Wiwik/ kedasih kini tidak lagi menyeramkan

burung kedasih tak lagi menyeramkan

Mitos tentang burung wiwik / kedasih sudah lama beredar di kalangan masyarakat Indonesia. Suaranya yang mendayu-dayu tak jarang sering dikait-kaitkan dengan nasib buruk dan suasana yang mistis. Namun di zaman yang serba modern ini, kedasih tak lagi dianggap menyeramkan. Banyak yang mulai tertarik memeliharanya, dan bukan itu saja, harga jualnya pun bisa sangat lumayan loh … 

Kedasih atau dikenal juga dengan sebutan wiwik, sirit uncuing, dara dasih, emprit gantil, dan sebagainya adalah jenis burung dari keluarga kangkok (Cuculidae). Ada empat jenis burung ini yang dikenal mempunyai penyebaran di wilayah Indonesia. Habitatnya cukup luas, mulai dari tepian hutan hingga kawasan pemukiman.
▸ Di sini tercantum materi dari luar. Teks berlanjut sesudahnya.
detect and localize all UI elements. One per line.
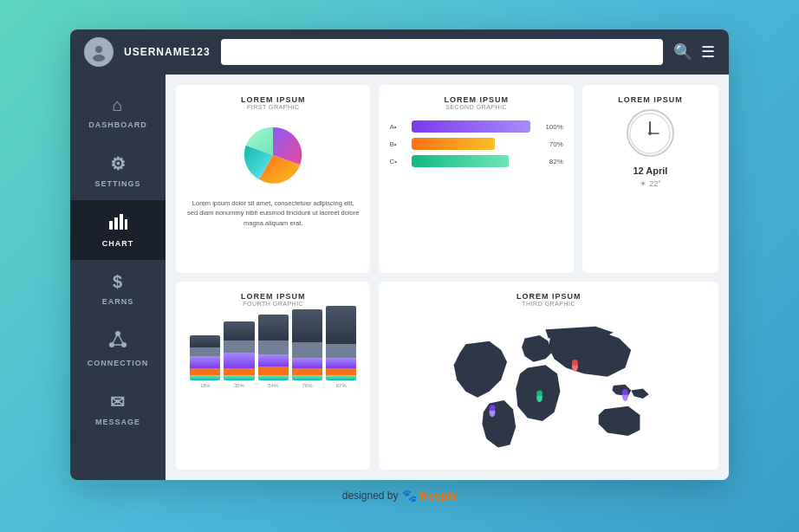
svg-rect-3 [114,217,118,230]
first-graphic-title: LOREM IPSUM [186,95,360,104]
dashboard-container: USERNAME123 🔍 ☰ ⌂ DASHBOARD ⚙ SETTINGS [70,29,729,480]
pie-chart-svg [238,120,308,190]
avatar [84,37,114,67]
clock-face [627,109,674,157]
stacked-label-4: 76% [302,383,312,388]
second-graphic-card: LOREM IPSUM SECOND GRAPHIC A• 100% B• [379,85,573,273]
svg-point-1 [93,55,105,62]
svg-point-22 [537,390,543,396]
stacked-label-2: 35% [234,383,244,388]
footer: designed by 🐾 freepik [342,489,457,503]
first-graphic-body: Lorem ipsum dolor sit amet, consectetuer… [186,198,360,228]
bar-track-b [412,138,529,150]
sidebar-label-message: MESSAGE [95,418,140,426]
top-bar: USERNAME123 🔍 ☰ [70,29,729,75]
menu-icon[interactable]: ☰ [701,42,715,62]
stacked-label-3: 54% [268,383,278,388]
svg-point-16 [648,132,652,135]
sidebar-item-chart[interactable]: CHART [70,200,166,260]
sidebar-item-dashboard[interactable]: ⌂ DASHBOARD [70,83,166,141]
sidebar-item-connection[interactable]: CONNECTION [70,318,166,380]
stacked-group-2: 35% [224,321,254,388]
bar-fill-a [412,120,529,133]
main-content: ⌂ DASHBOARD ⚙ SETTINGS CHART [70,75,729,480]
bar-chart-area: A• 100% B• 70% C• [389,120,562,167]
bar-value-b: 70% [536,140,563,148]
second-graphic-title: LOREM IPSUM [389,95,562,104]
clock-title: LOREM IPSUM [618,95,683,104]
stacked-group-5: 87% [326,306,356,388]
sidebar-label-dashboard: DASHBOARD [88,120,147,129]
bar-fill-c [412,155,509,167]
fourth-graphic-card: LOREM IPSUM FOURTH GRAPHIC 18% [176,282,370,470]
stacked-group-4: 76% [292,309,322,388]
stacked-label-5: 87% [336,383,347,388]
bar-value-a: 100% [536,123,563,131]
weather-icon: ☀ [640,179,646,188]
settings-icon: ⚙ [110,153,127,174]
world-map-svg [389,321,708,451]
content-area: LOREM IPSUM FIRST GRAPHIC [166,75,729,480]
bar-row-a: A• 100% [389,120,562,133]
clock-date: 12 April [633,165,667,176]
pie-chart-container [186,120,360,190]
sidebar-item-earns[interactable]: $ EARNS [70,260,166,318]
top-icons: 🔍 ☰ [673,42,715,62]
map-container [389,312,708,459]
earns-icon: $ [113,272,123,292]
search-input[interactable] [221,39,663,65]
third-graphic-subtitle: THIRD GRAPHIC [389,301,708,307]
bar-label-b: B• [389,140,406,148]
sidebar-label-earns: EARNS [102,297,134,306]
bar-label-a: A• [389,123,406,131]
first-graphic-card: LOREM IPSUM FIRST GRAPHIC [176,85,370,273]
sidebar-item-message[interactable]: ✉ MESSAGE [70,380,166,438]
stacked-bars: 18% 35% [186,319,360,388]
svg-point-24 [622,389,628,395]
freepik-logo-icon: 🐾 [402,489,417,503]
svg-rect-4 [120,214,123,230]
bar-value-c: 82% [536,158,563,165]
username-label: USERNAME123 [124,46,211,58]
svg-line-9 [112,334,118,345]
stacked-group-3: 54% [258,315,289,388]
designed-by-text: designed by [342,490,399,502]
freepik-brand: freepik [420,490,458,503]
message-icon: ✉ [110,392,126,412]
second-graphic-subtitle: SECOND GRAPHIC [389,104,562,110]
sidebar: ⌂ DASHBOARD ⚙ SETTINGS CHART [70,75,166,480]
clock-card: LOREM IPSUM 12 April ☀ 22° [582,85,718,273]
svg-point-20 [572,360,578,366]
svg-rect-5 [125,219,127,230]
bar-track-a [412,120,529,133]
svg-line-10 [118,334,124,345]
sidebar-item-settings[interactable]: ⚙ SETTINGS [70,141,166,200]
svg-rect-2 [109,221,113,230]
search-icon[interactable]: 🔍 [673,42,692,62]
bar-fill-b [412,138,495,150]
bar-track-c [412,155,529,167]
clock-weather: ☀ 22° [640,179,661,188]
bar-row-c: C• 82% [389,155,562,167]
fourth-graphic-title: LOREM IPSUM [186,292,360,301]
home-icon: ⌂ [112,95,123,115]
svg-point-0 [95,46,102,53]
stacked-group-1: 18% [190,335,220,388]
stacked-label-1: 18% [200,383,211,388]
bar-row-b: B• 70% [389,138,562,150]
svg-point-18 [490,405,496,412]
third-graphic-card: LOREM IPSUM THIRD GRAPHIC [379,282,718,470]
clock-svg [628,112,672,155]
sidebar-label-connection: CONNECTION [88,359,149,367]
third-graphic-title: LOREM IPSUM [389,292,708,301]
first-graphic-subtitle: FIRST GRAPHIC [186,104,360,110]
chart-icon [108,212,127,234]
clock-temp: 22° [649,179,661,188]
bar-label-c: C• [389,158,406,165]
connection-icon [108,330,127,354]
sidebar-label-settings: SETTINGS [94,179,140,188]
sidebar-label-chart: CHART [102,239,134,248]
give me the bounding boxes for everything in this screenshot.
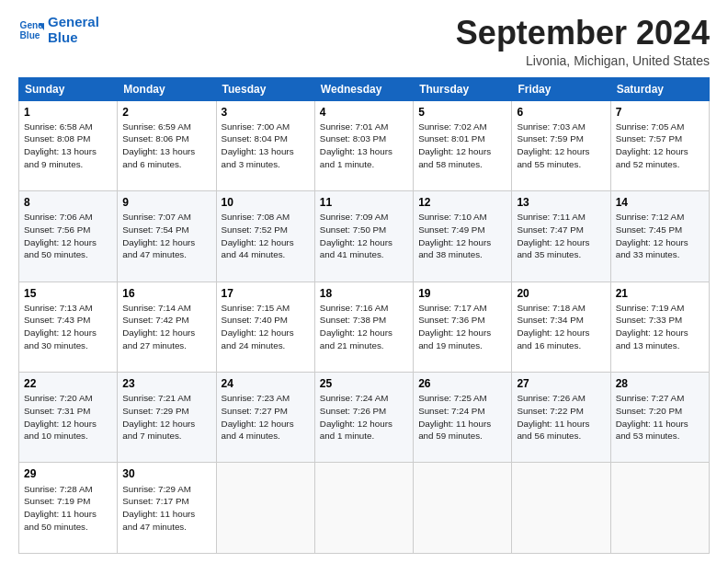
calendar-cell: 14Sunrise: 7:12 AMSunset: 7:45 PMDayligh… (610, 191, 709, 282)
calendar-cell: 30Sunrise: 7:29 AMSunset: 7:17 PMDayligh… (118, 463, 216, 554)
calendar-cell (414, 463, 512, 554)
day-number: 27 (517, 376, 605, 391)
header-saturday: Saturday (610, 77, 709, 100)
day-number: 5 (418, 105, 506, 120)
header-tuesday: Tuesday (216, 77, 314, 100)
day-info: Sunrise: 7:14 AMSunset: 7:42 PMDaylight:… (122, 302, 210, 352)
day-number: 21 (616, 286, 704, 301)
day-number: 19 (418, 286, 506, 301)
calendar-cell: 20Sunrise: 7:18 AMSunset: 7:34 PMDayligh… (512, 282, 610, 372)
calendar-cell: 8Sunrise: 7:06 AMSunset: 7:56 PMDaylight… (19, 191, 118, 282)
day-info: Sunrise: 7:18 AMSunset: 7:34 PMDaylight:… (517, 302, 605, 352)
day-number: 2 (122, 105, 210, 120)
calendar-cell: 1Sunrise: 6:58 AMSunset: 8:08 PMDaylight… (19, 100, 118, 190)
day-info: Sunrise: 7:03 AMSunset: 7:59 PMDaylight:… (517, 121, 605, 171)
logo: General Blue General Blue (18, 15, 99, 45)
day-number: 16 (122, 286, 210, 301)
day-info: Sunrise: 7:24 AMSunset: 7:26 PMDaylight:… (320, 392, 408, 442)
day-info: Sunrise: 7:17 AMSunset: 7:36 PMDaylight:… (418, 302, 506, 352)
day-info: Sunrise: 7:09 AMSunset: 7:50 PMDaylight:… (320, 211, 408, 261)
day-number: 7 (616, 105, 704, 120)
calendar-cell: 23Sunrise: 7:21 AMSunset: 7:29 PMDayligh… (118, 373, 216, 463)
week-row-0: 1Sunrise: 6:58 AMSunset: 8:08 PMDaylight… (19, 100, 710, 190)
calendar-cell: 21Sunrise: 7:19 AMSunset: 7:33 PMDayligh… (610, 282, 709, 372)
calendar-cell: 28Sunrise: 7:27 AMSunset: 7:20 PMDayligh… (610, 373, 709, 463)
day-info: Sunrise: 7:10 AMSunset: 7:49 PMDaylight:… (418, 211, 506, 261)
title-block: September 2024 Livonia, Michigan, United… (456, 15, 710, 68)
day-info: Sunrise: 7:25 AMSunset: 7:24 PMDaylight:… (418, 392, 506, 442)
day-number: 15 (24, 286, 112, 301)
calendar-cell: 4Sunrise: 7:01 AMSunset: 8:03 PMDaylight… (314, 100, 413, 190)
header: General Blue General Blue September 2024… (18, 15, 710, 68)
calendar-cell: 15Sunrise: 7:13 AMSunset: 7:43 PMDayligh… (19, 282, 118, 372)
day-info: Sunrise: 7:01 AMSunset: 8:03 PMDaylight:… (320, 121, 408, 171)
logo-line1: General (48, 14, 99, 29)
day-number: 14 (616, 195, 704, 210)
calendar-cell: 10Sunrise: 7:08 AMSunset: 7:52 PMDayligh… (216, 191, 314, 282)
day-number: 20 (517, 286, 605, 301)
day-number: 17 (222, 286, 310, 301)
svg-text:Blue: Blue (20, 30, 40, 40)
day-info: Sunrise: 7:13 AMSunset: 7:43 PMDaylight:… (24, 302, 112, 352)
calendar-page: General Blue General Blue September 2024… (0, 0, 728, 563)
day-info: Sunrise: 7:08 AMSunset: 7:52 PMDaylight:… (222, 211, 310, 261)
day-number: 8 (24, 195, 112, 210)
calendar-cell: 12Sunrise: 7:10 AMSunset: 7:49 PMDayligh… (414, 191, 512, 282)
calendar-cell: 17Sunrise: 7:15 AMSunset: 7:40 PMDayligh… (216, 282, 314, 372)
calendar-cell: 13Sunrise: 7:11 AMSunset: 7:47 PMDayligh… (512, 191, 610, 282)
day-info: Sunrise: 7:28 AMSunset: 7:19 PMDaylight:… (24, 483, 112, 534)
calendar-cell: 22Sunrise: 7:20 AMSunset: 7:31 PMDayligh… (19, 373, 118, 463)
calendar-cell: 18Sunrise: 7:16 AMSunset: 7:38 PMDayligh… (314, 282, 413, 372)
day-info: Sunrise: 7:00 AMSunset: 8:04 PMDaylight:… (222, 121, 310, 171)
day-info: Sunrise: 7:07 AMSunset: 7:54 PMDaylight:… (122, 211, 210, 261)
day-number: 28 (616, 376, 704, 391)
day-number: 26 (418, 376, 506, 391)
calendar-cell: 3Sunrise: 7:00 AMSunset: 8:04 PMDaylight… (216, 100, 314, 190)
day-info: Sunrise: 7:12 AMSunset: 7:45 PMDaylight:… (616, 211, 704, 261)
week-row-4: 29Sunrise: 7:28 AMSunset: 7:19 PMDayligh… (19, 463, 710, 554)
day-number: 4 (320, 105, 408, 120)
calendar-cell (610, 463, 709, 554)
day-info: Sunrise: 7:16 AMSunset: 7:38 PMDaylight:… (320, 302, 408, 352)
calendar-cell: 25Sunrise: 7:24 AMSunset: 7:26 PMDayligh… (314, 373, 413, 463)
day-info: Sunrise: 7:19 AMSunset: 7:33 PMDaylight:… (616, 302, 704, 352)
header-friday: Friday (512, 77, 610, 100)
day-info: Sunrise: 7:15 AMSunset: 7:40 PMDaylight:… (222, 302, 310, 352)
day-number: 10 (222, 195, 310, 210)
day-number: 29 (24, 466, 112, 481)
header-monday: Monday (118, 77, 216, 100)
calendar-cell: 19Sunrise: 7:17 AMSunset: 7:36 PMDayligh… (414, 282, 512, 372)
calendar-cell (512, 463, 610, 554)
calendar-cell: 26Sunrise: 7:25 AMSunset: 7:24 PMDayligh… (414, 373, 512, 463)
day-info: Sunrise: 7:20 AMSunset: 7:31 PMDaylight:… (24, 392, 112, 442)
calendar-cell: 29Sunrise: 7:28 AMSunset: 7:19 PMDayligh… (19, 463, 118, 554)
logo-icon: General Blue (18, 17, 44, 43)
calendar-cell: 11Sunrise: 7:09 AMSunset: 7:50 PMDayligh… (314, 191, 413, 282)
day-number: 18 (320, 286, 408, 301)
day-info: Sunrise: 7:29 AMSunset: 7:17 PMDaylight:… (122, 483, 210, 534)
day-number: 12 (418, 195, 506, 210)
day-info: Sunrise: 6:59 AMSunset: 8:06 PMDaylight:… (122, 121, 210, 171)
day-number: 30 (122, 466, 210, 481)
day-info: Sunrise: 7:11 AMSunset: 7:47 PMDaylight:… (517, 211, 605, 261)
header-thursday: Thursday (414, 77, 512, 100)
day-number: 9 (122, 195, 210, 210)
calendar-cell (314, 463, 413, 554)
day-number: 6 (517, 105, 605, 120)
week-row-2: 15Sunrise: 7:13 AMSunset: 7:43 PMDayligh… (19, 282, 710, 372)
day-info: Sunrise: 7:23 AMSunset: 7:27 PMDaylight:… (222, 392, 310, 442)
week-row-3: 22Sunrise: 7:20 AMSunset: 7:31 PMDayligh… (19, 373, 710, 463)
day-number: 22 (24, 376, 112, 391)
day-number: 24 (222, 376, 310, 391)
calendar-cell: 5Sunrise: 7:02 AMSunset: 8:01 PMDaylight… (414, 100, 512, 190)
day-number: 25 (320, 376, 408, 391)
day-info: Sunrise: 7:21 AMSunset: 7:29 PMDaylight:… (122, 392, 210, 442)
calendar-cell: 6Sunrise: 7:03 AMSunset: 7:59 PMDaylight… (512, 100, 610, 190)
calendar-cell: 9Sunrise: 7:07 AMSunset: 7:54 PMDaylight… (118, 191, 216, 282)
calendar-cell: 2Sunrise: 6:59 AMSunset: 8:06 PMDaylight… (118, 100, 216, 190)
location: Livonia, Michigan, United States (456, 53, 710, 68)
day-info: Sunrise: 7:26 AMSunset: 7:22 PMDaylight:… (517, 392, 605, 442)
logo-text: General Blue (48, 15, 99, 45)
calendar-table: SundayMondayTuesdayWednesdayThursdayFrid… (18, 77, 710, 554)
header-sunday: Sunday (19, 77, 118, 100)
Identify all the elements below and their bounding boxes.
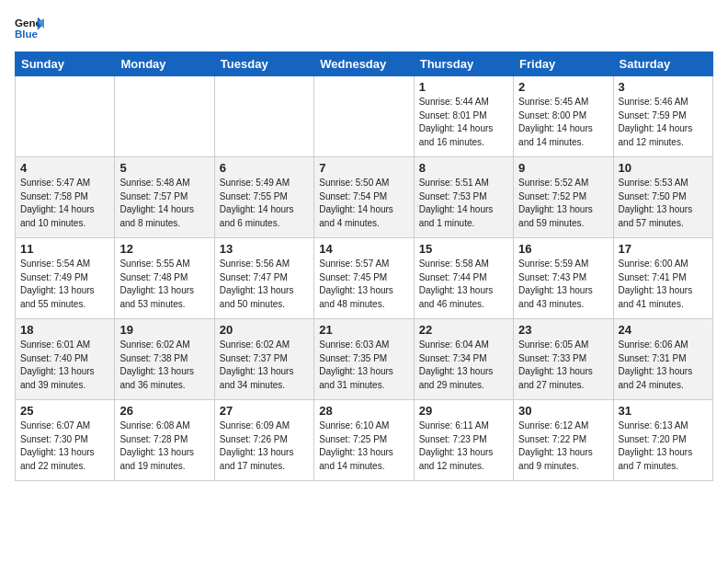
- day-number: 9: [518, 161, 608, 175]
- calendar-cell: [16, 76, 115, 157]
- day-number: 17: [619, 242, 708, 256]
- day-info: Sunrise: 6:08 AM Sunset: 7:28 PM Dayligh…: [119, 419, 209, 473]
- day-info: Sunrise: 5:58 AM Sunset: 7:44 PM Dayligh…: [419, 258, 508, 311]
- weekday-header-friday: Friday: [514, 52, 613, 76]
- calendar-cell: 19Sunrise: 6:02 AM Sunset: 7:38 PM Dayli…: [115, 319, 214, 400]
- day-info: Sunrise: 5:54 AM Sunset: 7:49 PM Dayligh…: [20, 258, 109, 311]
- day-number: 5: [119, 161, 209, 175]
- day-info: Sunrise: 5:51 AM Sunset: 7:53 PM Dayligh…: [419, 177, 508, 230]
- calendar-cell: [214, 76, 313, 157]
- calendar-week-5: 25Sunrise: 6:07 AM Sunset: 7:30 PM Dayli…: [16, 400, 713, 481]
- calendar-cell: 27Sunrise: 6:09 AM Sunset: 7:26 PM Dayli…: [214, 400, 313, 481]
- calendar-week-4: 18Sunrise: 6:01 AM Sunset: 7:40 PM Dayli…: [16, 319, 713, 400]
- calendar-cell: 11Sunrise: 5:54 AM Sunset: 7:49 PM Dayli…: [16, 238, 115, 319]
- calendar-cell: 4Sunrise: 5:47 AM Sunset: 7:58 PM Daylig…: [16, 157, 115, 238]
- day-info: Sunrise: 6:02 AM Sunset: 7:38 PM Dayligh…: [119, 339, 209, 392]
- day-number: 20: [220, 323, 309, 337]
- day-info: Sunrise: 6:04 AM Sunset: 7:34 PM Dayligh…: [419, 339, 508, 392]
- day-number: 16: [518, 242, 608, 256]
- weekday-header-monday: Monday: [115, 52, 214, 76]
- calendar-cell: 18Sunrise: 6:01 AM Sunset: 7:40 PM Dayli…: [16, 319, 115, 400]
- day-info: Sunrise: 6:05 AM Sunset: 7:33 PM Dayligh…: [518, 339, 608, 392]
- day-info: Sunrise: 5:47 AM Sunset: 7:58 PM Dayligh…: [20, 177, 109, 230]
- day-number: 26: [119, 404, 209, 418]
- calendar-cell: 29Sunrise: 6:11 AM Sunset: 7:23 PM Dayli…: [414, 400, 513, 481]
- day-number: 2: [518, 80, 608, 94]
- calendar-cell: 9Sunrise: 5:52 AM Sunset: 7:52 PM Daylig…: [514, 157, 613, 238]
- calendar-cell: 3Sunrise: 5:46 AM Sunset: 7:59 PM Daylig…: [613, 76, 712, 157]
- calendar-cell: 16Sunrise: 5:59 AM Sunset: 7:43 PM Dayli…: [514, 238, 613, 319]
- day-info: Sunrise: 5:46 AM Sunset: 7:59 PM Dayligh…: [619, 96, 708, 149]
- day-number: 22: [419, 323, 508, 337]
- calendar-week-1: 1Sunrise: 5:44 AM Sunset: 8:01 PM Daylig…: [16, 76, 713, 157]
- day-info: Sunrise: 6:07 AM Sunset: 7:30 PM Dayligh…: [20, 419, 109, 473]
- calendar-cell: 30Sunrise: 6:12 AM Sunset: 7:22 PM Dayli…: [514, 400, 613, 481]
- calendar-cell: 1Sunrise: 5:44 AM Sunset: 8:01 PM Daylig…: [414, 76, 513, 157]
- calendar-table: SundayMondayTuesdayWednesdayThursdayFrid…: [15, 52, 713, 481]
- day-number: 21: [319, 323, 408, 337]
- day-number: 12: [119, 242, 209, 256]
- day-info: Sunrise: 5:57 AM Sunset: 7:45 PM Dayligh…: [319, 258, 408, 311]
- day-info: Sunrise: 6:03 AM Sunset: 7:35 PM Dayligh…: [319, 339, 408, 392]
- calendar-cell: 13Sunrise: 5:56 AM Sunset: 7:47 PM Dayli…: [214, 238, 313, 319]
- weekday-header-tuesday: Tuesday: [214, 52, 313, 76]
- calendar-cell: 25Sunrise: 6:07 AM Sunset: 7:30 PM Dayli…: [16, 400, 115, 481]
- day-number: 7: [319, 161, 408, 175]
- day-info: Sunrise: 5:49 AM Sunset: 7:55 PM Dayligh…: [220, 177, 309, 230]
- calendar-cell: 15Sunrise: 5:58 AM Sunset: 7:44 PM Dayli…: [414, 238, 513, 319]
- calendar-cell: 20Sunrise: 6:02 AM Sunset: 7:37 PM Dayli…: [214, 319, 313, 400]
- calendar-cell: 10Sunrise: 5:53 AM Sunset: 7:50 PM Dayli…: [613, 157, 712, 238]
- calendar-cell: 28Sunrise: 6:10 AM Sunset: 7:25 PM Dayli…: [314, 400, 414, 481]
- calendar-cell: 12Sunrise: 5:55 AM Sunset: 7:48 PM Dayli…: [115, 238, 214, 319]
- day-info: Sunrise: 5:50 AM Sunset: 7:54 PM Dayligh…: [319, 177, 408, 230]
- day-info: Sunrise: 5:48 AM Sunset: 7:57 PM Dayligh…: [119, 177, 209, 230]
- calendar-cell: 22Sunrise: 6:04 AM Sunset: 7:34 PM Dayli…: [414, 319, 513, 400]
- logo: General Blue: [15, 15, 44, 40]
- calendar-cell: 24Sunrise: 6:06 AM Sunset: 7:31 PM Dayli…: [613, 319, 712, 400]
- calendar-cell: 7Sunrise: 5:50 AM Sunset: 7:54 PM Daylig…: [314, 157, 414, 238]
- day-number: 23: [518, 323, 608, 337]
- day-number: 6: [220, 161, 309, 175]
- calendar-week-2: 4Sunrise: 5:47 AM Sunset: 7:58 PM Daylig…: [16, 157, 713, 238]
- day-info: Sunrise: 5:55 AM Sunset: 7:48 PM Dayligh…: [119, 258, 209, 311]
- calendar-cell: 8Sunrise: 5:51 AM Sunset: 7:53 PM Daylig…: [414, 157, 513, 238]
- day-info: Sunrise: 6:13 AM Sunset: 7:20 PM Dayligh…: [619, 419, 708, 473]
- day-number: 4: [20, 161, 109, 175]
- logo-icon: General Blue: [15, 15, 44, 40]
- calendar-cell: 31Sunrise: 6:13 AM Sunset: 7:20 PM Dayli…: [613, 400, 712, 481]
- day-number: 11: [20, 242, 109, 256]
- day-number: 18: [20, 323, 109, 337]
- day-number: 24: [619, 323, 708, 337]
- calendar-cell: 17Sunrise: 6:00 AM Sunset: 7:41 PM Dayli…: [613, 238, 712, 319]
- calendar-cell: 6Sunrise: 5:49 AM Sunset: 7:55 PM Daylig…: [214, 157, 313, 238]
- day-info: Sunrise: 5:52 AM Sunset: 7:52 PM Dayligh…: [518, 177, 608, 230]
- calendar-cell: 2Sunrise: 5:45 AM Sunset: 8:00 PM Daylig…: [514, 76, 613, 157]
- day-number: 27: [220, 404, 309, 418]
- day-info: Sunrise: 5:45 AM Sunset: 8:00 PM Dayligh…: [518, 96, 608, 149]
- day-info: Sunrise: 5:53 AM Sunset: 7:50 PM Dayligh…: [619, 177, 708, 230]
- weekday-header-row: SundayMondayTuesdayWednesdayThursdayFrid…: [16, 52, 713, 76]
- day-info: Sunrise: 6:10 AM Sunset: 7:25 PM Dayligh…: [319, 419, 408, 473]
- day-number: 1: [419, 80, 508, 94]
- weekday-header-thursday: Thursday: [414, 52, 513, 76]
- day-number: 8: [419, 161, 508, 175]
- weekday-header-saturday: Saturday: [613, 52, 712, 76]
- day-info: Sunrise: 6:12 AM Sunset: 7:22 PM Dayligh…: [518, 419, 608, 473]
- calendar-cell: [314, 76, 414, 157]
- day-number: 14: [319, 242, 408, 256]
- day-info: Sunrise: 6:02 AM Sunset: 7:37 PM Dayligh…: [220, 339, 309, 392]
- day-info: Sunrise: 5:59 AM Sunset: 7:43 PM Dayligh…: [518, 258, 608, 311]
- svg-text:Blue: Blue: [15, 29, 39, 40]
- page-header: General Blue: [15, 15, 713, 40]
- calendar-cell: 14Sunrise: 5:57 AM Sunset: 7:45 PM Dayli…: [314, 238, 414, 319]
- calendar-cell: [115, 76, 214, 157]
- day-info: Sunrise: 6:11 AM Sunset: 7:23 PM Dayligh…: [419, 419, 508, 473]
- day-number: 30: [518, 404, 608, 418]
- day-info: Sunrise: 6:00 AM Sunset: 7:41 PM Dayligh…: [619, 258, 708, 311]
- calendar-cell: 21Sunrise: 6:03 AM Sunset: 7:35 PM Dayli…: [314, 319, 414, 400]
- day-info: Sunrise: 6:06 AM Sunset: 7:31 PM Dayligh…: [619, 339, 708, 392]
- day-number: 10: [619, 161, 708, 175]
- calendar-cell: 5Sunrise: 5:48 AM Sunset: 7:57 PM Daylig…: [115, 157, 214, 238]
- day-number: 31: [619, 404, 708, 418]
- day-info: Sunrise: 5:56 AM Sunset: 7:47 PM Dayligh…: [220, 258, 309, 311]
Suaranya yang lirih dan mendayu-dayu kerap dihubung-hubungkan dengan mitos dan nasib buruk, akibatnya burung ini lebih banyak dihindari oleh sebagian besar masyarakat. Bahkan tak sedikit dari mereka yang sengaja memburu dengan cara ditembak atau dilempar batu hanya agar burung ini segere enyah dari tempat tinggal mereka.

BACA LAGI YUK; Mitos menyeramkan di balik senandung pilu burung kedasih

Di kalangan kicaumania pun, suara kedasih dianggap sebagai suara mati, sehingga dianggap tidak layak ditiru oleh burung kicauan jenis lain, terutama murai batu, dll.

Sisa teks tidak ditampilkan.